### Data to use
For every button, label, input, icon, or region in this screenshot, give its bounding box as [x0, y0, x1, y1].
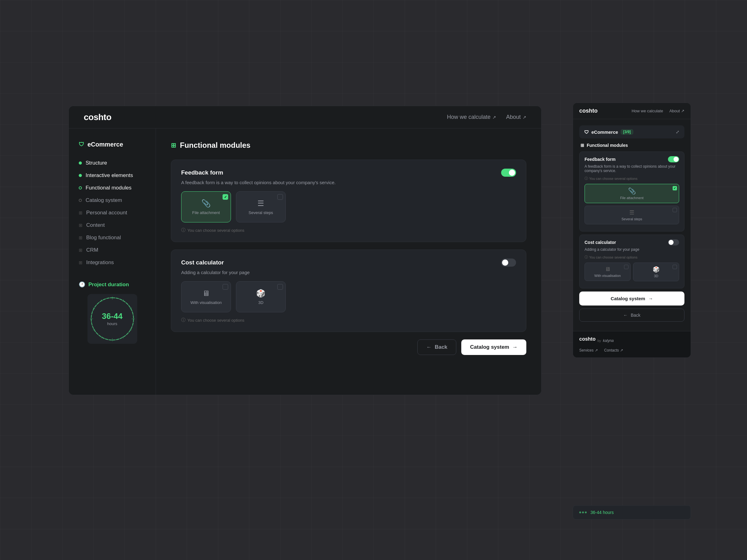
option-label: Several steps — [249, 210, 273, 215]
dot-outline-icon — [79, 186, 82, 189]
toggle-knob — [502, 260, 508, 266]
grid-icon: ⊞ — [79, 235, 82, 240]
nav-links: How we calculate ↗ About ↗ — [447, 114, 526, 121]
svg-point-1 — [91, 298, 133, 340]
mini-cost-desc: Adding a calculator for your page — [585, 247, 679, 252]
mini-contacts-link[interactable]: Contacts ↗ — [604, 348, 623, 352]
dot-1 — [579, 511, 581, 513]
mini-footer-links: Services ↗ Contacts ↗ — [579, 348, 685, 352]
sidebar-item-integrations[interactable]: ⊞ Integrations — [79, 256, 146, 269]
sidebar-item-functional-modules[interactable]: Functional modules — [79, 182, 146, 194]
mini-window: coshto How we calculate About ↗ 🛡 eComme… — [573, 103, 691, 358]
sidebar-item-crm[interactable]: ⊞ CRM — [79, 244, 146, 256]
mini-back-button[interactable]: ← Back — [579, 309, 685, 322]
mini-back-arrow: ← — [623, 313, 627, 318]
mini-arrow-icon: ↗ — [681, 109, 685, 113]
mini-cost-options: 🖥 With visualisation 🎲 3D — [585, 263, 679, 284]
attachment-icon: 📎 — [201, 199, 211, 208]
loading-dots — [579, 511, 587, 513]
mini-visualisation-icon: 🖥 — [605, 266, 610, 272]
option-checkbox — [277, 194, 283, 200]
option-label: File attachment — [192, 210, 220, 215]
bottom-bar-value: 36-44 hours — [590, 510, 614, 515]
mini-3d-icon: 🎲 — [653, 266, 660, 273]
next-arrow-icon: → — [512, 344, 518, 350]
sidebar-item-interactive-elements[interactable]: Interactive elements — [79, 169, 146, 182]
mini-services-link[interactable]: Services ↗ — [579, 348, 598, 352]
bottom-bar: 36-44 hours — [573, 505, 691, 519]
feedback-hint: ⓘ You can choose several options — [181, 228, 516, 233]
feedback-form-header: Feedback form — [181, 169, 516, 177]
info-icon: ⓘ — [181, 317, 185, 323]
sidebar-item-personal-account[interactable]: ⊞ Personal account — [79, 207, 146, 219]
cost-calculator-options: 🖥 With visualisation 🎲 3D — [181, 281, 516, 312]
content-area: 🛡 eCommerce Structure Interactive elemen… — [69, 129, 541, 395]
mini-3d-tile[interactable]: 🎲 3D — [633, 263, 679, 281]
mini-option-several-steps[interactable]: ☰ Several steps — [585, 206, 679, 224]
mini-feedback-desc: A feedback form is a way to collect opin… — [585, 164, 679, 173]
option-file-attachment[interactable]: 📎 File attachment — [181, 191, 231, 222]
option-checkbox — [277, 284, 283, 290]
mini-option-visualisation: 🖥 With visualisation — [585, 263, 630, 284]
progress-ring — [87, 294, 137, 344]
back-arrow-icon: ← — [427, 344, 432, 350]
cost-calculator-header: Cost calculator — [181, 259, 516, 267]
catalog-system-button[interactable]: Catalog system → — [461, 340, 526, 355]
sidebar-item-catalog-system[interactable]: Catalog system — [79, 194, 146, 207]
option-3d[interactable]: 🎲 3D — [236, 281, 286, 312]
dot-icon — [79, 161, 82, 165]
mini-tile-checkbox — [673, 265, 677, 269]
mini-logo: coshto — [579, 108, 598, 114]
feedback-form-toggle[interactable] — [501, 169, 516, 177]
mini-option-file-attachment[interactable]: ✓ 📎 File attachment — [585, 184, 679, 203]
sidebar-item-blog-functional[interactable]: ⊞ Blog functional — [79, 232, 146, 244]
mini-ecommerce-title: 🛡 eCommerce [3/9] — [584, 129, 634, 135]
about-link[interactable]: About ↗ — [506, 114, 526, 121]
mini-check: ✓ — [673, 186, 677, 190]
option-checkbox — [223, 194, 228, 200]
mini-info-icon: ⓘ — [585, 255, 588, 260]
mini-nav-links: How we calculate About ↗ — [632, 109, 685, 113]
cost-calculator-toggle[interactable] — [501, 259, 516, 267]
mini-expand-icon[interactable]: ⤢ — [676, 129, 679, 134]
calculator-hint: ⓘ You can choose several options — [181, 317, 516, 323]
option-label: 3D — [258, 300, 264, 305]
option-checkbox — [223, 284, 228, 290]
mini-grid-icon: ⊞ — [581, 143, 584, 148]
nav-link-arrow-1: ↗ — [492, 115, 496, 120]
feedback-form-options: 📎 File attachment ☰ Several steps — [181, 191, 516, 222]
dot-2 — [582, 511, 584, 513]
sidebar: 🛡 eCommerce Structure Interactive elemen… — [69, 129, 156, 395]
mini-toggle-knob — [669, 240, 673, 245]
grid-icon: ⊞ — [79, 210, 82, 215]
mini-how-calculate-link[interactable]: How we calculate — [632, 109, 663, 113]
toggle-knob — [509, 169, 515, 176]
cost-calculator-title: Cost calculator — [181, 259, 224, 266]
mini-about-link[interactable]: About ↗ — [669, 109, 685, 113]
mini-catalog-button[interactable]: Catalog system → — [579, 292, 685, 305]
mini-visualisation-tile[interactable]: 🖥 With visualisation — [585, 263, 630, 281]
sidebar-item-structure[interactable]: Structure — [79, 157, 146, 169]
mini-cost-toggle[interactable] — [668, 239, 679, 245]
project-duration-section: 🕐 Project duration — [79, 281, 146, 344]
back-button[interactable]: ← Back — [417, 340, 457, 355]
option-label: With visualisation — [190, 300, 222, 305]
dot-icon — [79, 174, 82, 177]
option-several-steps[interactable]: ☰ Several steps — [236, 191, 286, 222]
main-nav: coshto How we calculate ↗ About ↗ — [69, 106, 541, 129]
main-logo: coshto — [84, 112, 111, 122]
mini-ecommerce-header: 🛡 eCommerce [3/9] ⤢ — [579, 125, 685, 138]
project-duration-title: 🕐 Project duration — [79, 281, 146, 288]
sidebar-section-title: 🛡 eCommerce — [79, 141, 146, 148]
mini-feedback-toggle[interactable] — [668, 156, 679, 162]
3d-icon: 🎲 — [256, 289, 265, 298]
mini-badge: [3/9] — [621, 129, 634, 135]
mini-option-3d: 🎲 3D — [633, 263, 679, 284]
mini-feedback-header: Feedback form — [585, 156, 679, 162]
sidebar-item-content[interactable]: ⊞ Content — [79, 219, 146, 232]
how-we-calculate-link[interactable]: How we calculate ↗ — [447, 114, 496, 121]
mini-shield-icon: 🛡 — [584, 129, 589, 135]
mini-arrow-icon: ↗ — [595, 348, 598, 352]
option-with-visualisation[interactable]: 🖥 With visualisation — [181, 281, 231, 312]
grid-icon: ⊞ — [79, 223, 82, 228]
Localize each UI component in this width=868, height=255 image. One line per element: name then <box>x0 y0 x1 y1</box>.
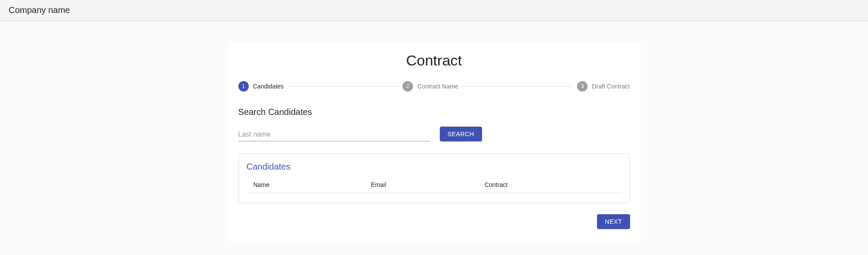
######
**Exercise aim**
State how many lines of the entries include the string "item", with nothing besides the number.

**Solution to the exercise**
9